_Exercise requirements:_ Ignoring the pictures, copy the data exactly.

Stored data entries
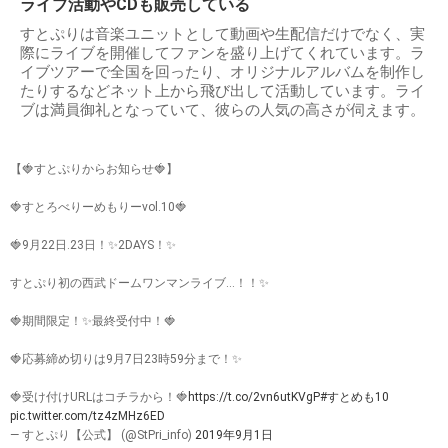
ライブ活動やCDも販売している
すとぷりは音楽ユニットとして動画や生配信だけでなく、実
際にライブを開催してファンを盛り上げてくれています。ラ
イブツアーで全国を回ったり、オリジナルアルバムを制作し
たりするなどネット上から飛び出して活動しています。ライ
ブは満員御礼となっていて、彼らの人気の高さが伺えます。
【🍓すとぷりからお知らせ🍓】
🍓すとろべりーめもりーvol.10🍓
🍓9月22日.23日！✨2DAYS！✨
すとぷり初の西武ドームワンマンライブ…！！✨
🍓期間限定！✨最終受付中！🍓
🍓応募締め切りは9月7日23時59分まで！✨
🍓受け付けURLはコチラから！🍓
https://t.co/2vn6utKVgP
#すとめも10
pic.twitter.com/tz4zMHz6ED
— すとぷり【公式】 (@StPri_info)
2019年9月1日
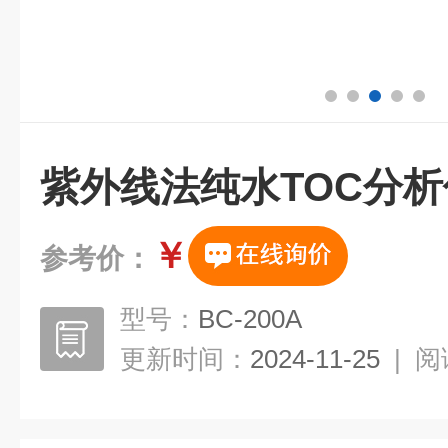
紫外线法纯水TOC分析
￥
参考价：
型号：
BC-200A
更新时间：
2024-11-25
|
阅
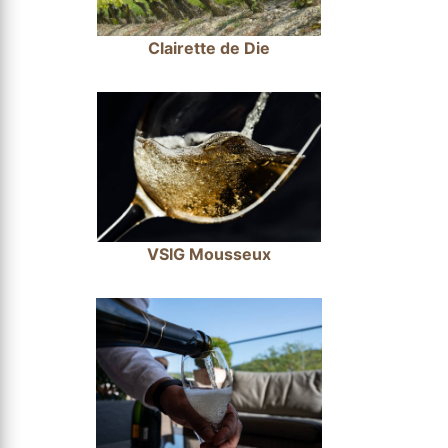
Clairette de Die
VSIG Mousseux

_Task answer:_
ライブ活動やCDも販売している
すとぷりは音楽ユニットとして動画や生配信だけでなく、実
際にライブを開催してファンを盛り上げてくれています。ラ
イブツアーで全国を回ったり、オリジナルアルバムを制作し
たりするなどネット上から飛び出して活動しています。ライ
ブは満員御礼となっていて、彼らの人気の高さが伺えます。
【🍓すとぷりからお知らせ🍓】
🍓すとろべりーめもりーvol.10🍓
🍓9月22日.23日！✨2DAYS！✨
すとぷり初の西武ドームワンマンライブ…！！✨
🍓期間限定！✨最終受付中！🍓
🍓応募締め切りは9月7日23時59分まで！✨
🍓受け付けURLはコチラから！🍓
https://t.co/2vn6utKVgP
#すとめも10
pic.twitter.com/tz4zMHz6ED
— すとぷり【公式】 (@StPri_info)
2019年9月1日
紫外线法纯水TOC分析
￥
参考价：
型号：
BC-200A
更新时间：
2024-11-25
|
阅
Clairette de Die
VSIG Mousseux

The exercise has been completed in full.